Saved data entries
^^^^^^^^^^^^^^^^

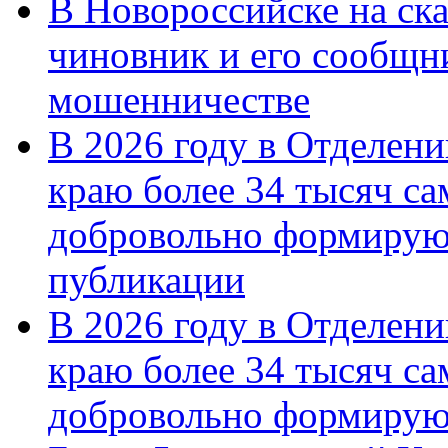
В Новороссийске на ск
чиновник и его сообщн
мошенничестве
В 2026 году в Отделен
краю более 34 тысяч с
добровольно формирую
публикации
В 2026 году в Отделен
краю более 34 тысяч с
добровольно формиру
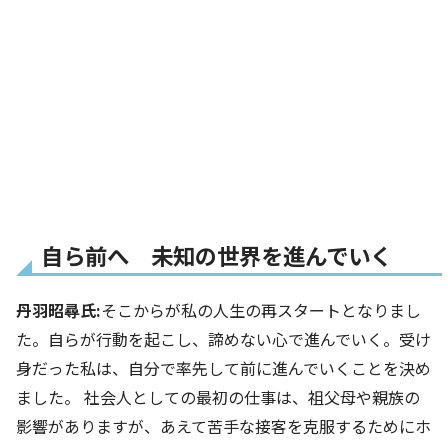
自ら前へ 未知の世界を進んでいく
丹羽昭尋氏:
そこからが私の人生の再スタートとなりまし
た。自らが行動を起こし、諦めない心で進んでいく。受け
身だった私は、自分で率先して前に進んでいくことを決め
ました。 社会人としての最初の仕事は、祖父母や親族の
影響がありますが、あえて苦手な接客を克服するためにホ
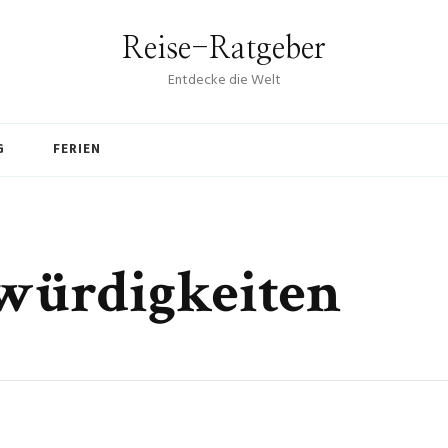
Reise-Ratgeber
Entdecke die Welt
G
FERIEN
würdigkeiten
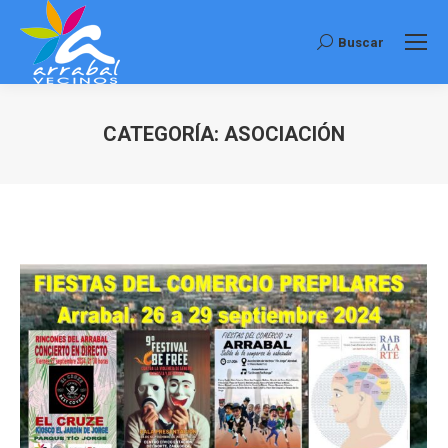
Buscar
Buscar:
CATEGORÍA:
ASOCIACIÓN
Estás aquí:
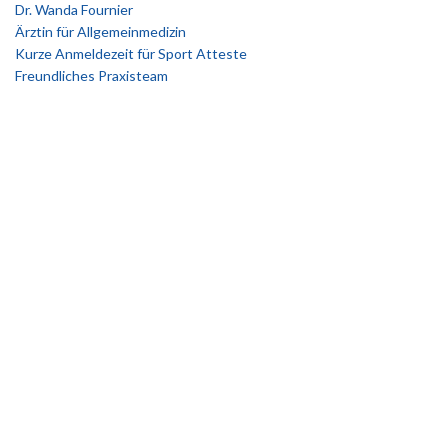
Dr. Wanda Fournier
Ärztin für Allgemeinmedizin
Kurze Anmeldezeit für Sport Atteste
Freundliches Praxisteam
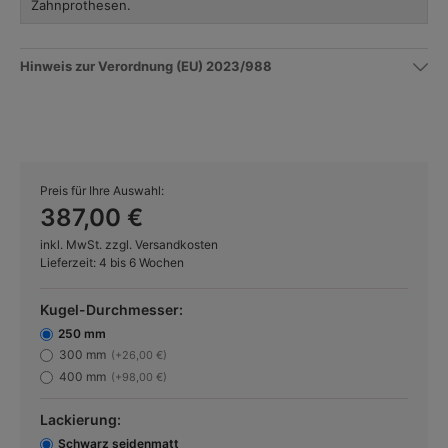
Zahnprothesen.
Hinweis zur Verordnung (EU) 2023/988
Preis für Ihre Auswahl:
387,00 €
inkl. MwSt. zzgl. Versandkosten
Lieferzeit: 4 bis 6 Wochen
Kugel-Durchmesser:
250 mm
300 mm
(+26,00 €)
400 mm
(+98,00 €)
Lackierung:
Schwarz seidenmatt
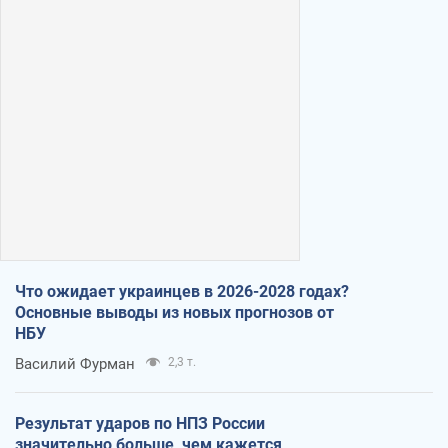
Что ожидает украинцев в 2026-2028 годах?
Основные выводы из новых прогнозов от
НБУ
Василий Фурман
2,3 т.
Результат ударов по НПЗ России
значительно больше, чем кажется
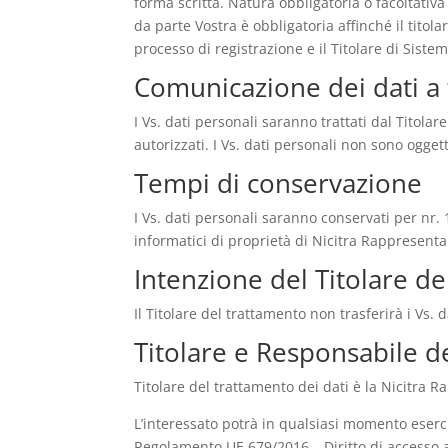
forma scritta. Natura obbligatoria o facoltativ
da parte Vostra è obbligatoria affinché il titola
processo di registrazione e il Titolare di Sist
Comunicazione dei dati a 
I Vs. dati personali saranno trattati dal Titola
autorizzati. I Vs. dati personali non sono oggett
Tempi di conservazione
I Vs. dati personali saranno conservati per nr. 
informatici di proprietà di Nicitra Rappresentan
Intenzione del Titolare de
Il Titolare del trattamento non trasferirà i Vs
Titolare e Responsabile d
Titolare del trattamento dei dati è la Nicitra R
L’interessato potrà in qualsiasi momento esercitare
Regolamento UE 679/2016 – Diritto di accesso ai 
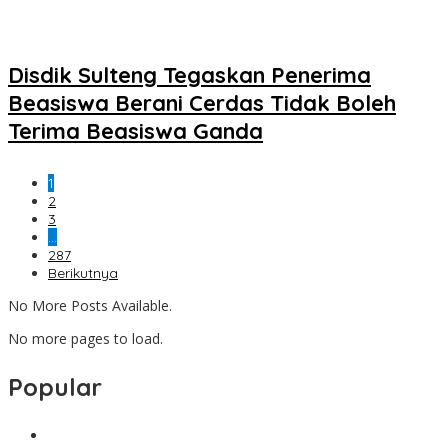
Disdik Sulteng Tegaskan Penerima
Beasiswa Berani Cerdas Tidak Boleh
Terima Beasiswa Ganda
1
2
3
…
287
Berikutnya
No More Posts Available.
No more pages to load.
Popular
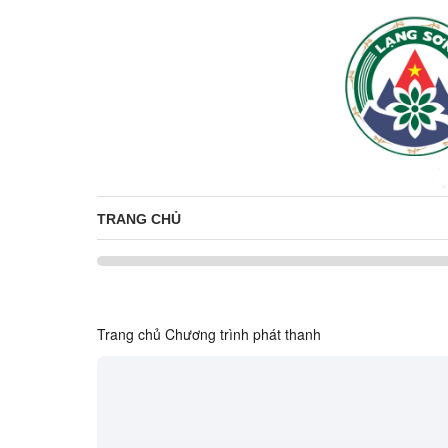
TRANG CHỦ
Trang chủ
Chương trình phát thanh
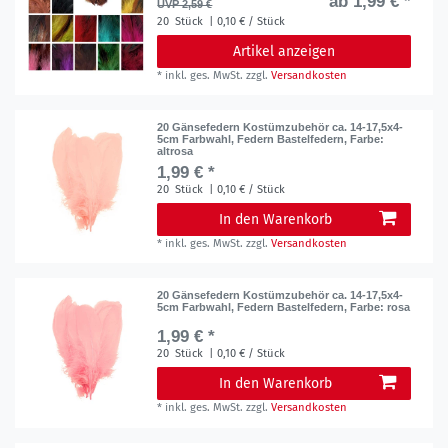
ab 1,99 € *
UVP 2,59 €
20
Stück
| 0,10 € / Stück
Artikel anzeigen
*
inkl. ges. MwSt.
zzgl.
Versandkosten
20 Gänsefedern Kostümzubehör ca. 14-17,5x4-
5cm Farbwahl, Federn Bastelfedern
, Farbe:
altrosa
1,99 € *
20
Stück
| 0,10 € / Stück
In den Warenkorb
*
inkl. ges. MwSt.
zzgl.
Versandkosten
20 Gänsefedern Kostümzubehör ca. 14-17,5x4-
5cm Farbwahl, Federn Bastelfedern
, Farbe: rosa
1,99 € *
20
Stück
| 0,10 € / Stück
In den Warenkorb
*
inkl. ges. MwSt.
zzgl.
Versandkosten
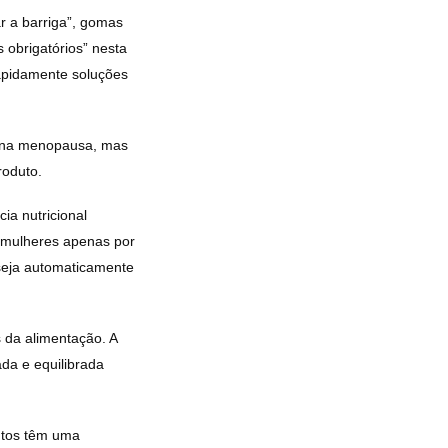
r a barriga”, gomas
 obrigatórios” nesta
apidamente soluções
s na menopausa, mas
roduto.
a nutricional
s mulheres apenas por
seja automaticamente
s da alimentação. A
ada e equilibrada
ntos têm uma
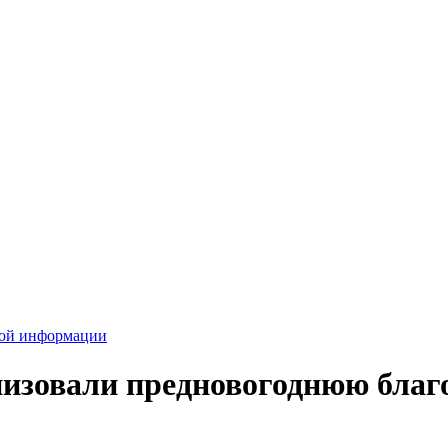
вой информации
низовали предновогоднюю бла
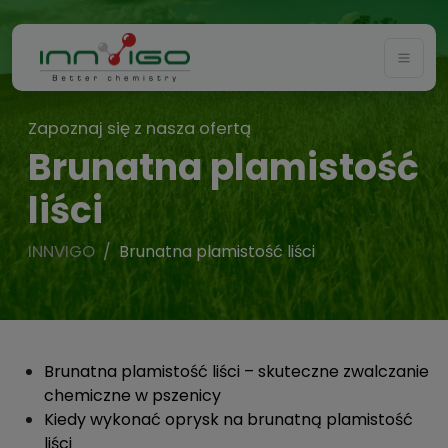
Togg
Zapoznaj się z nasza ofertą
Brunatna plamistość
liści
INNVIGO
Brunatna plamistość liści
Brunatna plamistość liści – skuteczne zwalczanie
chemiczne w pszenicy
Kiedy wykonać oprysk na brunatną plamistość
liści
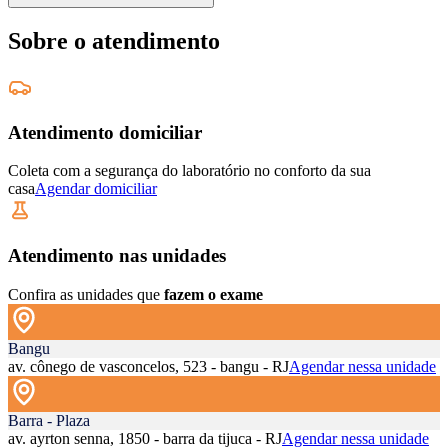
Sobre o atendimento
Atendimento domiciliar
Coleta com a segurança do laboratório no conforto da sua
casa
Agendar domiciliar
Atendimento nas unidades
Confira as unidades que
fazem o exame
Bangu
av. cônego de vasconcelos, 523 - bangu - RJ
Agendar nessa unidade
Barra - Plaza
av. ayrton senna, 1850 - barra da tijuca - RJ
Agendar nessa unidade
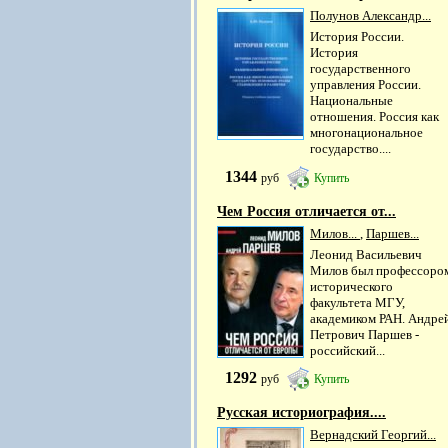
Полунов Александр...
История России.
История
государственного
управления России.
Национальные
отношения. Россия как
многонациональное
государство....
1344
руб
Купить
Чем Россия отличается от...
Милов...
,
Паршев...
Леонид Васильевич
Милов был профессоро
исторического
факультета МГУ,
академиком РАН. Андре
Петрович Паршев -
российский...
1292
руб
Купить
Русская историография....
Вернадский Георгий...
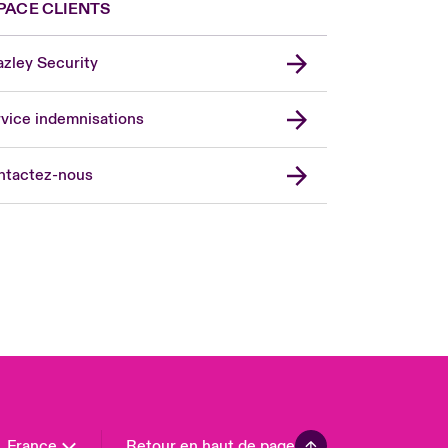
PACE CLIENTS
zley Security
vice indemnisations
don Market
ted Kingdom
ntactez-nous
A
 Pacific
da (English)
ada (French)
ope
many
in
n America
France
Retour en haut de page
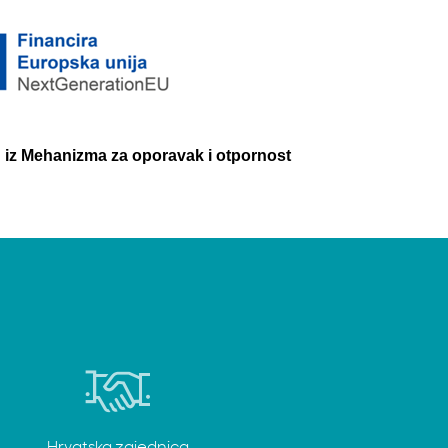
U iz Mehanizma za oporavak i otpornost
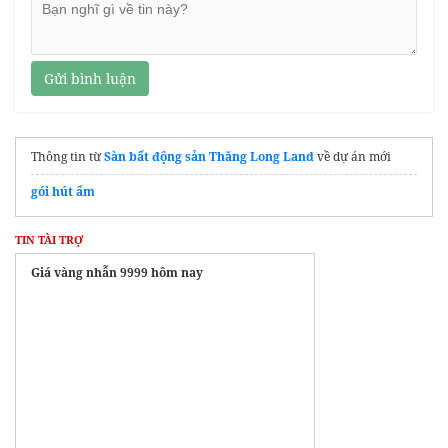
Gửi bình luận
Thông tin từ
Sàn bất động sản Thăng Long Land
về dự án mới
gói hút ẩm
TIN TÀI TRỢ
Giá vàng nhẫn 9999 hôm nay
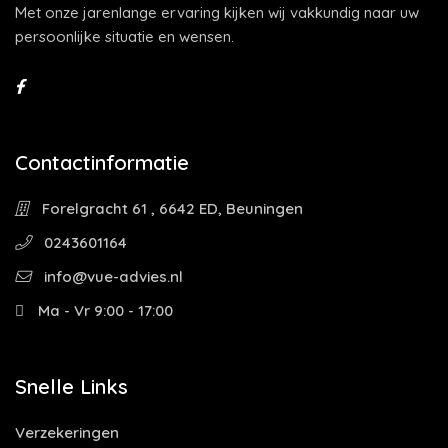
Met onze jarenlange ervaring kijken wij vakkundig naar uw
persoonlijke situatie en wensen.
Contactinformatie
Forelgracht 61 , 6642 ED, Beuningen
0243601164
info@vue-advies.nl
Ma - Vr 9:00 - 17:00
Snelle Links
Verzekeringen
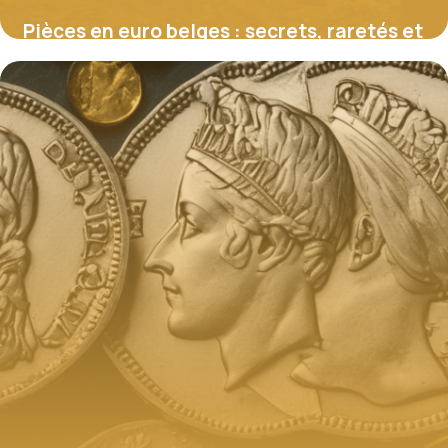
Pièces en euro belges : secrets, raretés et
spécificités nationales
4 juillet 2025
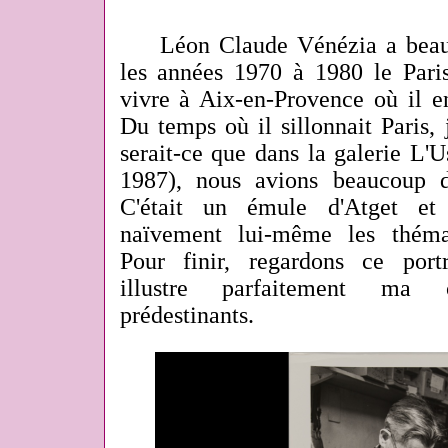
Léon Claude Vénézia a beau
les années 1970 à 1980 le Paris
vivre à Aix-en-Provence où il e
Du temps où il sillonnait Paris, j
serait-ce que dans la galerie L'
1987), nous avions beaucoup
C'était un émule d'Atget et 
naïvement lui-même les théma
Pour finir, regardons ce port
illustre parfaitement ma
prédestinants.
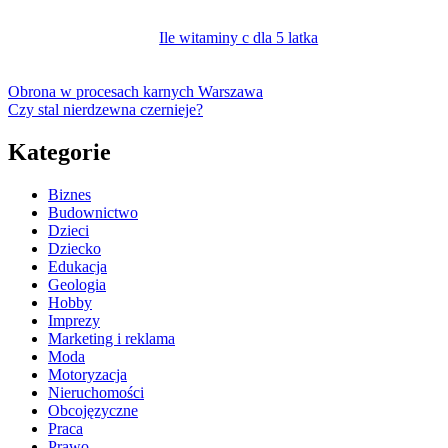
Ile witaminy c dla 5 latka
Obrona w procesach karnych Warszawa
Czy stal nierdzewna czernieje?
Kategorie
Biznes
Budownictwo
Dzieci
Dziecko
Edukacja
Geologia
Hobby
Imprezy
Marketing i reklama
Moda
Motoryzacja
Nieruchomości
Obcojęzyczne
Praca
Prawo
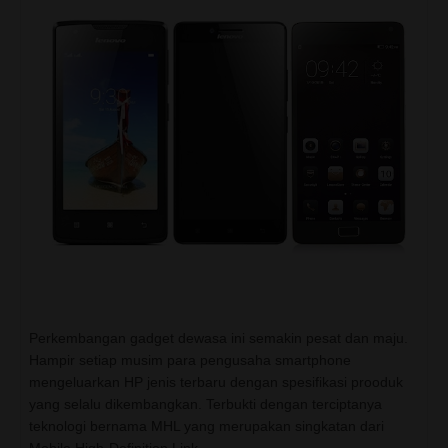
Perkembangan gadget dewasa ini semakin pesat dan maju.
Hampir setiap musim para pengusaha smartphone
mengeluarkan HP jenis terbaru dengan spesifikasi prooduk
yang selalu dikembangkan. Terbukti dengan terciptanya
teknologi bernama MHL yang merupakan singkatan dari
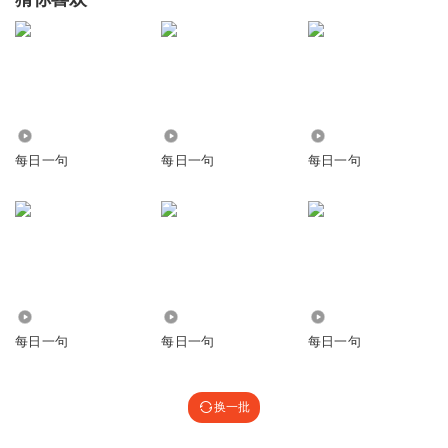
1.10万
1.32万
1.03万
每日一句
每日一句
每日一句
4.34万
2514
2680
每日一句
每日一句
每日一句
换一批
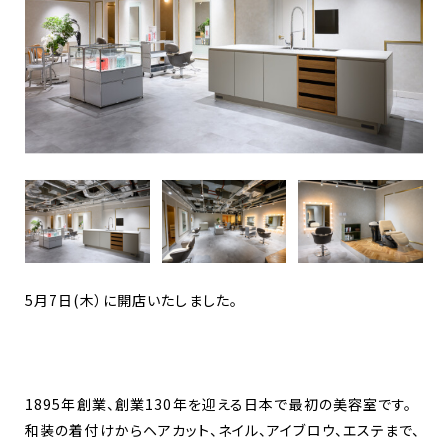
5月7日(木）に開店いたしました。
1895年創業、創業130年を迎える日本で最初の美容室です。
和装の着付けからヘアカット、ネイル、アイブロウ、エステまで、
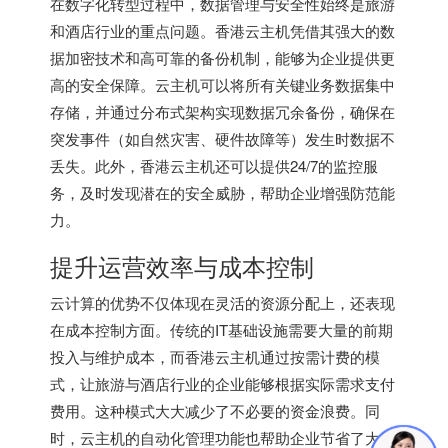
在数字化转型过程中，数据管理与安全性始终是旅游
和酒店行业的重点问题。
香港云主机
凭借其强大的数
据加密技术和高可靠的备份机制，能够为企业提供更
高的安全保障。云主机可以将所有关键业务数据集中
存储，并通过分布式架构实现数据冗余备份，确保在
突发事件（如自然灾害、硬件故障等）发生时数据不
丢失。此外，
香港云主机
还可以提供24/7的监控服
务，及时发现潜在的安全威胁，帮助企业增强防范能
力。
提升运营效率与成本控制
云计算的优势不仅体现在灵活的资源分配上，还表现
在成本控制方面。传统的IT基础设施需要大量的前期
投入与维护成本，而香港云主机通过按需计费的模
式，让旅游与酒店行业的企业能够根据实际需求支付
费用。这种模式大大减少了不必要的资金浪费。同
时，云主机的自动化管理功能也帮助企业节省了大量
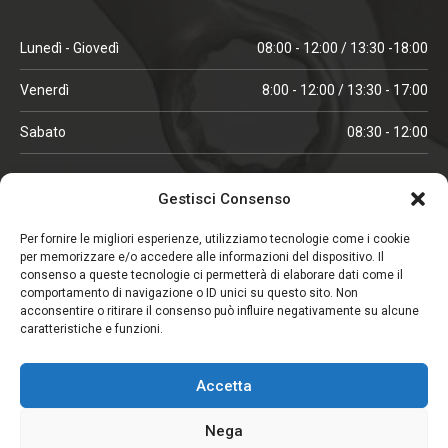
Lunedì - Giovedì
08:00 - 12:00 / 13:30 -18:00
Venerdì
8:00 - 12:00 / 13:30 - 17:00
Sabato
08:30 - 12:00
ORARI IN ALTA STAGIONE
Gestisci Consenso
(aprile, maggio, ottobre, novembre, dicembre)
Per fornire le migliori esperienze, utilizziamo tecnologie come i cookie
per memorizzare e/o accedere alle informazioni del dispositivo. Il
Lunedì - Venerdì
08:00 - 12:00 / 13:30 -18:00
consenso a queste tecnologie ci permetterà di elaborare dati come il
comportamento di navigazione o ID unici su questo sito. Non
Sabato
08:00 - 12:00
acconsentire o ritirare il consenso può influire negativamente su alcune
caratteristiche e funzioni.
CHIUSO IL SABATO
Accetta
(gennaio, febbraio, agosto, settembre)
Nega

^^^^^^^^^^^^^^^^

> **WORK REQUEST**
Which lines above contain the word "personali"? Show each of them.

> **EXPECTED ANSWER**
I Vs. dati personali saranno trattati dal Titola
autorizzati. I Vs. dati personali non sono oggett
I Vs. dati personali saranno conservati per nr. 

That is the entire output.